Inside view of the Ryōgoku Kokugikan in Tokyo

A literal translation of honbasho is "main (or real) tournament". This term is used to distinguish these tournaments from display basho which are held as part of sumo tours, between the six major tournaments. Such display tournaments may have prize money attached but a wrestler's performance has no effect on his ranking. This type of sumo is often called hana-sumo (lit. flower-sumo) as it is not taken as seriously by the wrestlers.

Dohyō-iri at the Aki-Basho 2005

Honbasho last for 15 days. Sumo wrestlers ranked in the top two divisions (makuuchi and jūryō) wrestle once each day, while those of the lower divisions wrestle seven times, approximately once every alternate day.

The first aim for most wrestlers is to achieve kachikoshi, or a majority of wins, and thus ensure a promotion for the next tournament. In addition for each division there is a championship prize (yūshō) for the wrestler with the most wins at the end. A playoff on the final day is used to decide the winner in case of a tie.
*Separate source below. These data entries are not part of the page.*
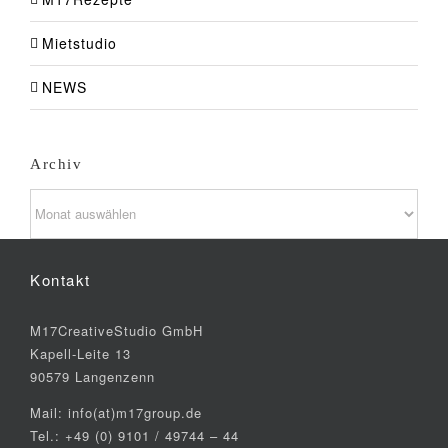
Mietstudio
NEWS
Archiv
Archiv
Kontakt
M17CreativeStudio GmbH
Kapell-Leite 13
90579 Langenzenn
Mail: info(at)m17group.de
Tel.: +49 (0) 9101 / 49744 – 44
Unless a playoff is required, two wrestlers will fight each other no more than once in a whole tournament. The bout schedule is set by a committee of sumo elders a day or two in advance of a tournament day, and may be announced from the dohyō the day prior by a senior gyōji. Although there is no fixed method, for the first half of a tournament the top makuuchi division will generally pair the top maegashira ranks against the san'yaku wrestlers, with the rest of maegashira fighting among ranks closer in strength. The schedule second half of the tournament will have mainly san'yaku fighting each other, with the remainder of the ranks determined by their win-loss records up to that point. One consideration is to minimize the necessity for a tiebreaker bout, particularly if a contender for the yūshō is lower-ranked and has thus far faced only other lower-ranked wrestlers.

Outside playoff bouts, neither wrestlers from the same heya nor wrestlers related by blood are scheduled to fight each other.

For jūryō and below, the first half of a tournament will have wrestlers of similar rank competing against each other, while the second half will be determined by win-loss records.

A bye is only possible if a wrestler has withdrawn due to injury after the bout schedule for a day is already set, in which case his opponent wins by forfeit. Otherwise, if a withdrawal results in an odd number of wrestlers in one division, the schedule is filled in by pairing a lower-ranked wrestler against a higher-ranked wrestler from the next-lower division.

The six honbasho are [1]:

Honbasho Nickname City Venue Opening Day
January Hatsu (Opening) Basho Tokyo Ryōgoku Kokugikan 1st or 2nd Sunday
March Haru (Spring) Basho Osaka Osaka Prefectural Gymnasium 2nd Sunday
May Natsu (Summer) Basho Tokyo Ryōgoku Kokugikan 2nd Sunday
July Nagoya Basho Nagoya Aichi Prefectural Gymnasium 1st or 2nd Sunday
September Aki (Autumn/Fall) Basho Tokyo Ryōgoku Kokugikan 2nd Sunday
November Kyūshū Basho Fukuoka Fukuoka Kokusai Center 2nd Sunday

The March tournament in 2011 was cancelled due to the Sumo Association launching an investigation into allegations of match-fixing involving several sekitori ranked wrestlers. This was the first cancellation of a honbasho since 1946, when the summer tournament was not held because of renovations to the Kokugikan following damage sustained in World War II. The May 2011 tournament went ahead, but was described by the Japan Sumo Association as a "technical examination" tournament rather than a fully fledged honbasho, with tickets given away free in a lottery, and no prize money or trophies awarded.